THIS PROJECT IS IN ALPHA STAGE. I'm looking for testers/contributors.

halfORM: PostgreSQL to Python made easy

half_orm maps an existing PostgreSQL database to Python objects with inheritance as defined in PostgreSQL.

Why half?

The SQL language is divided in two different parts:

  • the data definition language part (DDL) to manipulate the structure of a database,
  • the data manipulation language par (DML) used for selecting, inserting, deleting and updating data in a database.

half_orm only deals with the DML part. Basically the INSERT, SELECT, UPDATE and DELETE commands. This makes half_orm easy to learn and use. In a way, half_orm is more a ROM (relation-object mapper) than an ORM.

Getting started

You have a PostgreSQL database ready at hand (not in production of course this is alpha!!!)

Install half_orm

run pip install half_orm in a virtual environment.

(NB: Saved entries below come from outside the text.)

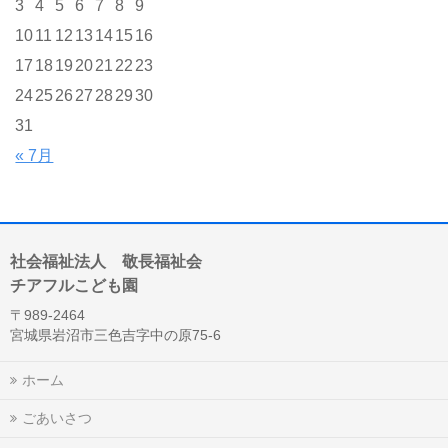
3
4
5
6
7
8
9
10
11
12
13
14
15
16
17
18
19
20
21
22
23
24
25
26
27
28
29
30
31
« 7月
社会福祉法人 敬長福祉会
チアフルこども園
〒989-2464
宮城県岩沼市三色吉字中の原75-6
ホーム
ごあいさつ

Set the shell variable HALFORM_CONF_DIR:

% mkdir ~/.half_orm
% export HALFORM_CONF_DIR=~/.half_orm

Create a connection file in the HALFORM_CONF_DIR containing the following information (with your values):

[database]
name = db_name
user = username
password = password
host = localhost
port = 5432

Your ready to go!

Connect to the database

>>> from half_orm.model import Model
>>> my_db = Model('my_database')

Where my_database is the name of a file located in the directory referenced by the shell variable HALFORM_CONF_DIR if defined, by /etc/half_orm otherwise.

Get a rapid description of the database structure

Once connected to the database, you can easily have an overview of its structure:

print(my_db)

It displays as many lines as there are relations, views or materialized views in your database. Each row has the form:

<relation type> <"schema name"."relation name">

Where relation type is one of r, v, m:

  • r for a relation,
  • v for a view,
  • m for a materialized view.

for instance (using the halftest database):

r "actor"."person"
r "blog"."comment"
r "blog"."event"
r "blog"."post"
v "blog.view"."post_comment"

Get the class of a relation (the Model.get_relation_class method)

To work with a relation in your database, you must instanciate the class:

Person = halftest.get_relation_class('actor.person')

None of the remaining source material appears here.